As part of their mission to ‘organise the world's information and make it universally accessible and useful’, Google started scanning out of copyright books in 2004. Since then they have been working with publishers and libraries and now provide more than 7 million books online as images and searchable text. Depending on the copyright status of those books and the wishes of the rights holder, books are viewable in their entirety, as snippets, as excerpts or just as library card references.
What’s so disruptive about that? Google alongside Amazon and other online books pioneers are going to change publishing in at least three important ways:
- New Economics. Books have always been a hits business with a few really successful books subsidising the publishing costs for others that do less well or fail completely. Now that Google provides a platform for electronic publishing, marketing and even printing books it will reduce the costs of publishing to zero, reduce the risk of printing big runs of books, and make it easier for authors and small publishers to break into the market. Marketing can leverage social networks and future revenues will not only come from people buying the book but advertising and ancillary products and services.
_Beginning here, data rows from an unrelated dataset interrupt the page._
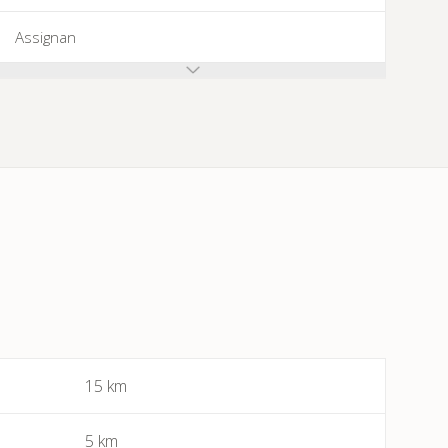
Assignan
Azillanet
Azille
Babeau-Bouldoux
Bages
Bassan
Beaufort
15 km
Bédarieux
5 km
Berlou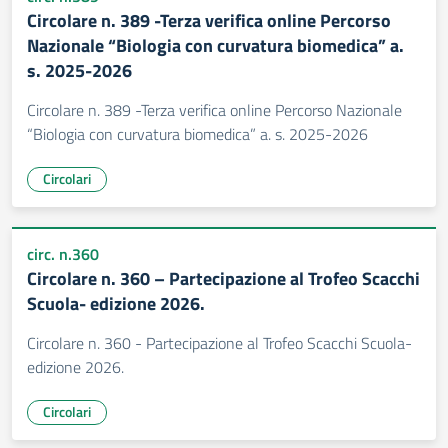
Circolare n. 389 -Terza verifica online Percorso
Nazionale “Biologia con curvatura biomedica” a.
s. 2025-2026
Circolare n. 389 -Terza verifica online Percorso Nazionale
“Biologia con curvatura biomedica” a. s. 2025-2026
Circolari
circ. n.360
Circolare n. 360 – Partecipazione al Trofeo Scacchi
Scuola- edizione 2026.
Circolare n. 360 - Partecipazione al Trofeo Scacchi Scuola-
edizione 2026.
Circolari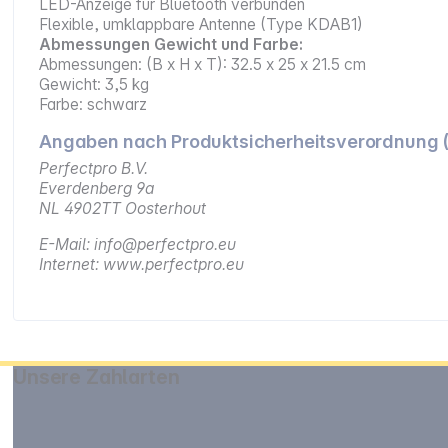
LED-Anzeige für Bluetooth verbunden
Flexible, umklappbare Antenne (Type KDAB1)
Abmessungen Gewicht und Farbe:
Abmessungen: (B x H x T): 32.5 x 25 x 21.5 cm
Gewicht: 3,5 kg
Farbe: schwarz
Angaben nach Produktsicherheitsverordnung 
Perfectpro B.V.
Everdenberg 9a
NL 4902TT Oosterhout
E-Mail: info@perfectpro.eu
Internet: www.perfectpro.eu
Unsere Zahlarten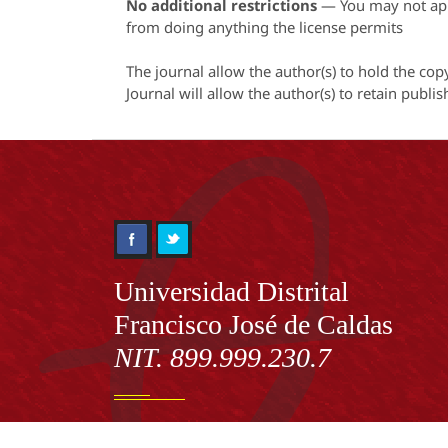
No additional restrictions
— You may not app
from doing anything the license permits
The journal allow the author(s) to hold the cop
Journal will
allow the author(s) to retain publis
Información
Universidad Distrital
Francisco José de Caldas
NIT. 899.999.230.7
Institución de Educación Superior sujeta a inspecció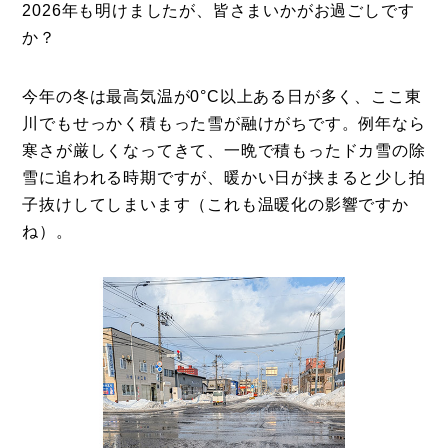
2026年も明けましたが、皆さまいかがお過ごしです
か？
今年の冬は最高気温が0°C以上ある日が多く、ここ東
川でもせっかく積もった雪が融けがちです。例年なら
寒さが厳しくなってきて、一晩で積もったドカ雪の除
雪に追われる時期ですが、暖かい日が挟まると少し拍
子抜けしてしまいます（これも温暖化の影響ですか
ね）。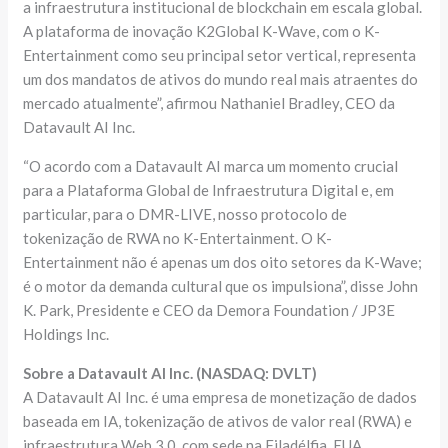
a infraestrutura institucional de blockchain em escala global.
A plataforma de inovação K2Global K-Wave, com o K-
Entertainment como seu principal setor vertical, representa
um dos mandatos de ativos do mundo real mais atraentes do
mercado atualmente”, afirmou Nathaniel Bradley, CEO da
Datavault AI Inc.
“O acordo com a Datavault AI marca um momento crucial
para a Plataforma Global de Infraestrutura Digital e, em
particular, para o DMR-LIVE, nosso protocolo de
tokenização de RWA no K-Entertainment. O K-
Entertainment não é apenas um dos oito setores da K-Wave;
é o motor da demanda cultural que os impulsiona”, disse John
K. Park, Presidente e CEO da Demora Foundation / JP3E
Holdings Inc.
Sobre a Datavault AI Inc. (NASDAQ: DVLT)
A Datavault AI Inc. é uma empresa de monetização de dados
baseada em IA, tokenização de ativos de valor real (RWA) e
infraestrutura Web 3.0, com sede na Filadélfia, EUA.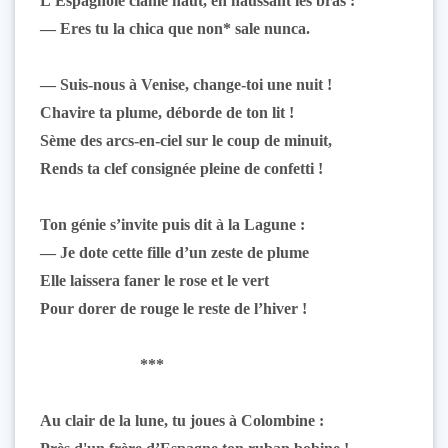
L’Espagnole clame haut, en haussant les bras :
— Eres tu la chica que non* sale nunca.
— Suis-nous à Venise, change-toi une nuit !
Chavire ta plume, déborde de ton lit !
Sème des arcs-en-ciel sur le coup de minuit,
Rends ta clef consignée pleine de confetti !
Ton génie s’invite puis dit à la Lagune :
— Je dote cette fille d’un zeste de plume
Elle laissera faner le rose et le vert
Pour dorer de rouge le reste de l’hiver !
***
Au clair de la lune, tu joues à Colombine :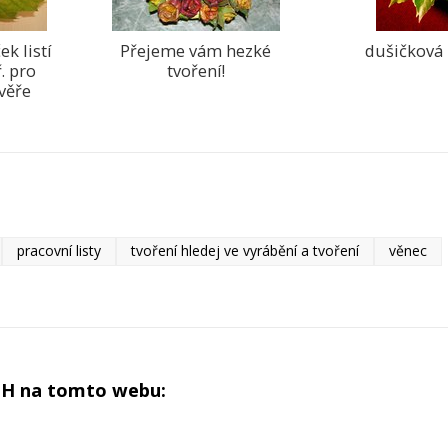
ek listí
Přejeme vám hezké
dušičková 
. pro
tvoření!
věře
pracovní listy
tvoření hledej ve vyrábění a tvoření
věnec
CH na tomto webu: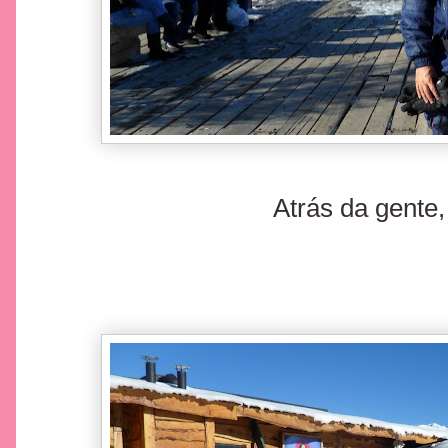
Atrás da gente,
Of course, the latest Dan Brown novel will still require the sort of big-ticket marketing that only a major publisher can supply but for many other authors, Google may well work just fine.
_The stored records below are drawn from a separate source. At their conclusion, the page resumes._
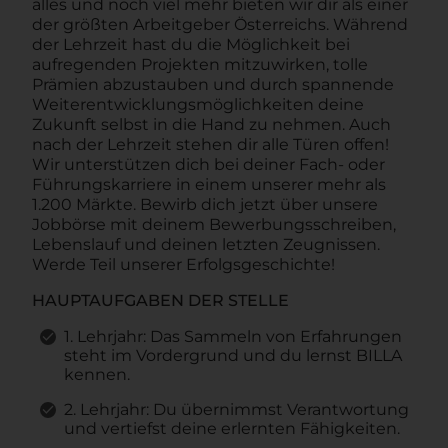
alles und noch viel mehr bieten wir dir als einer
der größten Arbeitgeber Österreichs. Während
der Lehrzeit hast du die Möglichkeit bei
aufregenden Projekten mitzuwirken, tolle
Prämien abzustauben und durch spannende
Weiterentwicklungsmöglichkeiten deine
Zukunft selbst in die Hand zu nehmen. Auch
nach der Lehrzeit stehen dir alle Türen offen!
Wir unterstützen dich bei deiner Fach- oder
Führungskarriere in einem unserer mehr als
1.200 Märkte. Bewirb dich jetzt über unsere
Jobbörse mit deinem Bewerbungsschreiben,
Lebenslauf und deinen letzten Zeugnissen.
Werde Teil unserer Erfolgsgeschichte!
HAUPTAUFGABEN DER STELLE
1. Lehrjahr: Das Sammeln von Erfahrungen
steht im Vordergrund und du lernst BILLA
kennen.
2. Lehrjahr: Du übernimmst Verantwortung
und vertiefst deine erlernten Fähigkeiten.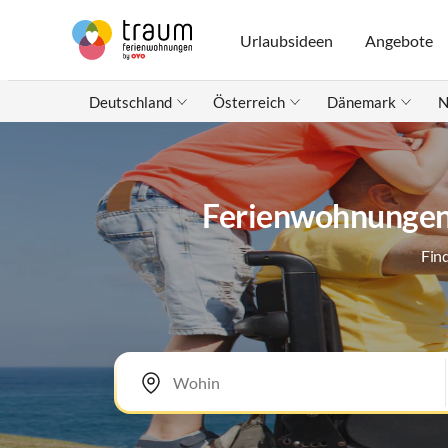
Urlaubsideen
Angebote
Deutschland
Österreich
Dänemark
N
Ferienwohnungen 
Fin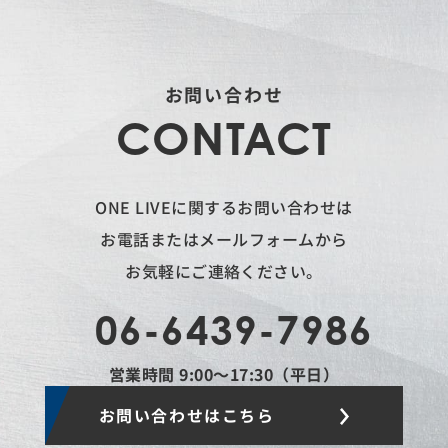
お問い合わせ
CONTACT
ONE LIVEに関するお問い合わせは
お電話またはメールフォームから
お気軽にご連絡ください。
06-6439-7986
営業時間 9:00〜17:30（平日）
お問い合わせはこちら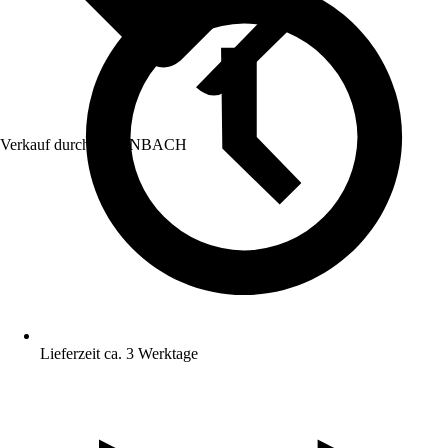
Verkauf durch:
HORNBACH
Lieferzeit ca. 3 Werktage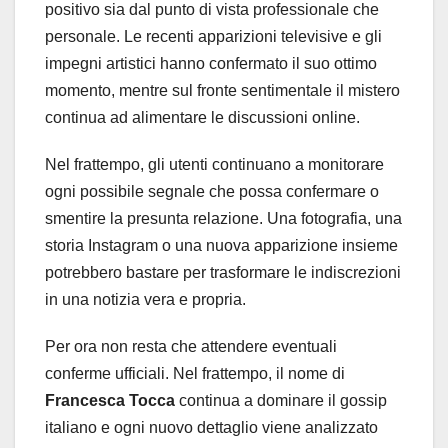
positivo sia dal punto di vista professionale che
personale. Le recenti apparizioni televisive e gli
impegni artistici hanno confermato il suo ottimo
momento, mentre sul fronte sentimentale il mistero
continua ad alimentare le discussioni online.
Nel frattempo, gli utenti continuano a monitorare
ogni possibile segnale che possa confermare o
smentire la presunta relazione. Una fotografia, una
storia Instagram o una nuova apparizione insieme
potrebbero bastare per trasformare le indiscrezioni
in una notizia vera e propria.
Per ora non resta che attendere eventuali
conferme ufficiali. Nel frattempo, il nome di
Francesca Tocca
continua a dominare il gossip
italiano e ogni nuovo dettaglio viene analizzato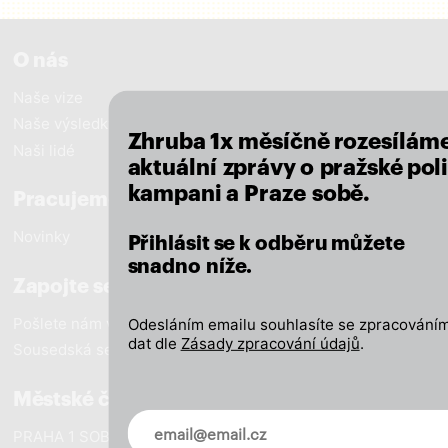
close
O nás
Naše vize
Naše výsledky
Zhruba 1x měsíčně rozesílám
Naši lidé
aktuální zprávy o pražské poli
kampani a Praze sobě.
Pracujeme pro Prahu
Novinky
Přihlásit se k odběru můžete
snadno níže.
Zapojte se
Pošlete nám vzkaz
Odesláním emailu souhlasíte se zpracováním
dat dle
Zásady zpracování údajů
.
Sousedská setkání
Městské části
Novinky ve vašem mailu
PRAHA 1 SOBĚ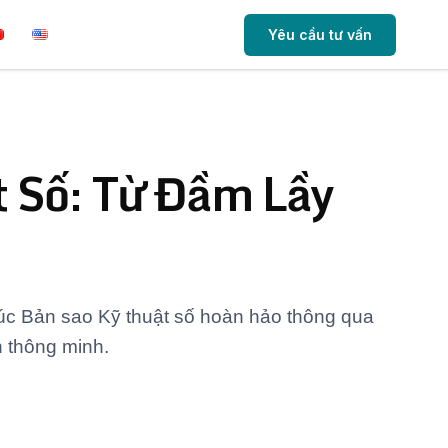
Yêu cầu tư vấn
ật Số: Từ Đầm Lầy
rúc Bản sao Kỹ thuật số hoàn hảo thông qua
 thông minh.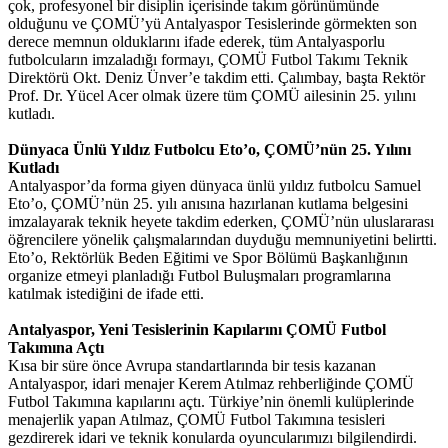
çok, profesyonel bir disiplin içerisinde takım görünümünde
olduğunu ve ÇOMÜ’yü Antalyaspor Tesislerinde görmekten son
derece memnun olduklarını ifade ederek, tüm Antalyasporlu
futbolcuların imzaladığı formayı, ÇOMÜ Futbol Takımı Teknik
Direktörü Okt. Deniz Ünver’e takdim etti. Çalımbay, başta Rektör
Prof. Dr. Yücel Acer olmak üzere tüm ÇOMÜ ailesinin 25. yılını
kutladı.
Dünyaca Ünlü Yıldız Futbolcu Eto’o, ÇOMÜ’nün 25. Yılını
Kutladı
Antalyaspor’da forma giyen dünyaca ünlü yıldız futbolcu Samuel
Eto’o, ÇOMÜ’nün 25. yılı anısına hazırlanan kutlama belgesini
imzalayarak teknik heyete takdim ederken, ÇOMÜ’nün uluslararası
öğrencilere yönelik çalışmalarından duyduğu memnuniyetini belirtti.
Eto’o, Rektörlük Beden Eğitimi ve Spor Bölümü Başkanlığının
organize etmeyi planladığı Futbol Buluşmaları programlarına
katılmak istediğini de ifade etti.
Antalyaspor, Yeni Tesislerinin Kapılarını ÇOMÜ Futbol
Takımına Açtı
Kısa bir süre önce Avrupa standartlarında bir tesis kazanan
Antalyaspor, idari menajer Kerem Atılmaz rehberliğinde ÇOMÜ
Futbol Takımına kapılarını açtı. Türkiye’nin önemli kulüplerinde
menajerlik yapan Atılmaz, ÇOMÜ Futbol Takımına tesisleri
gezdirerek idari ve teknik konularda oyuncularımızı bilgilendirdi.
- Saving local bookshops. We all love bookshops but they can only ever offer a small selection of what’s available and most of us turn to Amazon for anything out of the mainstream. Amazon’s deal with a company called On Demand means that bookshops can now install a machine that will print and bind a paperback in 4 minutes from any of the titles that Google holds. That sort of capability makes local bookshops as good if not better than Amazon and even faster to access. It brings rare and out of print works back to the market. And, it means that those who are not ready to read off screen can still participate in Google’s revolution.
- Changing the way we read. Such a huge library of electronic books is perfect content to drive the new eReader devices. Google’s deals with digital book reader devices like Sony means that all this content can now be delivered straight to your eReader, PC or smartphone. And other devices are coming: Amazon’s Kindle is set for its UK launch in the next few months. And the growing rumours that Apple are about to launch a media tablet device suggest that the masters of category-killing electronics think there’s a big market to be tapped. How long before electronic book reading, already very popular in Japan, becomes mainstream here?
It didn’t take long for Google’s book activities to attract the attention of US publishers and authors’ groups who filed a class action claiming copyright infringements. In 2008, Google agreed a settlement that would provide $125m in back royalties, 67% of all future royalties to writers and publishers, and establish a new registry to ensure that these future royalties would reach the correct right holders. But even this deal has not satisfied some groups who continue to take legal action against Google. Last week, the US Department of Justice also weighed in with challenges.
But, the end result seems likely to be industry who, with the benefit of seeing what happened in music, embrace Google as a partner that can take them rapidly towards a profitable digital future. The fight will then move to the publishers, who face an uncertain future and the device manufacturers and ebook retailers.
So is this the end of the book or the start of a new age of publishing? It looks like we’ll be finding out over the next few years.